As you can see, the input PDF has 19,313,871 bytes distributed among 134065 objects + xref + trailer. Immediately, 614 unused objects are discarded. Then, a single image was compressed from 4,946 bytes to 4,667 bytes (saving 279 bytes). Then it eliminates 52,482 duplicate objects (39% of all objects in the file) and compresses 1 stream, writing the remaining 80,969 objects (1,169,270 bytes) to an optimised PDF file which has 4,684,655 bytes (24% of the original one).

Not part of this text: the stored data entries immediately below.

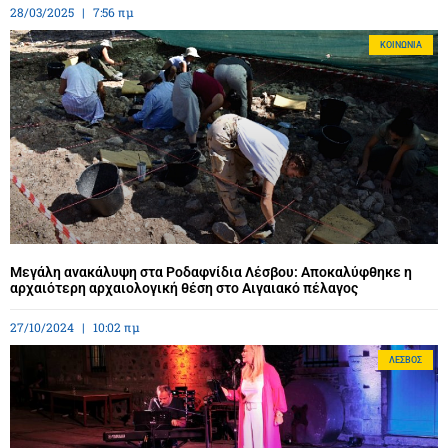
28/03/2025
7:56 πμ
ΚΟΙΝΩΝΊΑ
Μεγάλη ανακάλυψη στα Ροδαφνίδια Λέσβου: Αποκαλύφθηκε η
αρχαιότερη αρχαιολογική θέση στο Αιγαιακό πέλαγος
27/10/2024
10:02 πμ
ΛΈΣΒΟΣ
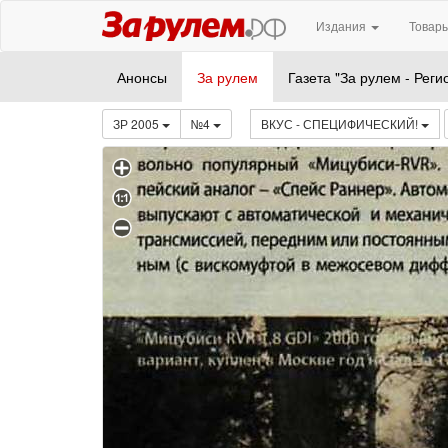
Издания
Товары
Анонсы
За рулем
Газета "За рулем - Реги
ЗР 2005
№4
ВКУС - СПЕЦИФИЧЕСКИЙ!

Now, this isn’t properly a bug, since the PDF export routines do generate valid PDFs, but it is certainly a misfeature that those PDFs might have nearly 40% duplicate objects, and have such a structure that an optimiser can slash the size of the file to slightly under a quarter simply by discardinig duplicate objects (and possibly compressing some streams with DEFLATE).

So my question is, what is the procedure to request an improvement to the PDF generation so that the library which LO uses may try to consolidate objects to get its output to a sane size?

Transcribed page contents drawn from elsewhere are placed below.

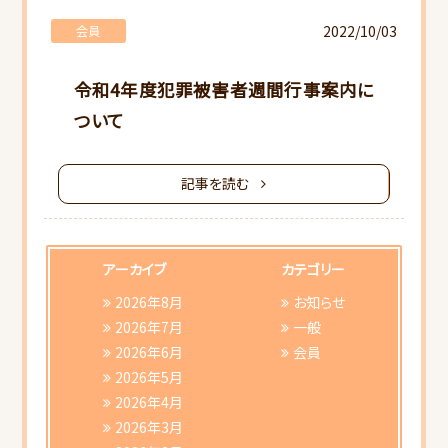
2022/10/03
会員
令和4年度犯罪被害者週間行事案内に
ついて
記事を読む
アーカイブ
カテゴリー
2026年8月
お知らせ
2026年7月
一般
2026年6月
会員
2026年5月
2026年4月
2026年3月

Wanderer · September 5, 2023, 5:48am

I will just cite:
Feature requests should go directly to Bugzilla as Enhancements

Bugs should be submitted directly to Bugzilla

https://bugs.documentfoundation.org/enter_bug.cgi?product=LibreOffice&bug_status=UNCONFIRMED&bug_severity=enhancement

Cited from the instructions for this site:

One additional hint: Bug reports work much better, if you provide an example file. I know you told your file can not be shared. Can you replace confidental text/data by something else? And do you know wich object is repeated so often in the document? (It may even be a side-effect of the conversion from a word-file…)

mariosv · September 5, 2023, 11:49am

Please take a look in Bug 157028 - FILESAVE PDF Tagged PDF export makes file size grow significantly

wtrmute · September 5, 2023, 5:14pm

Thank you, this seems to be the bug I should be looking for.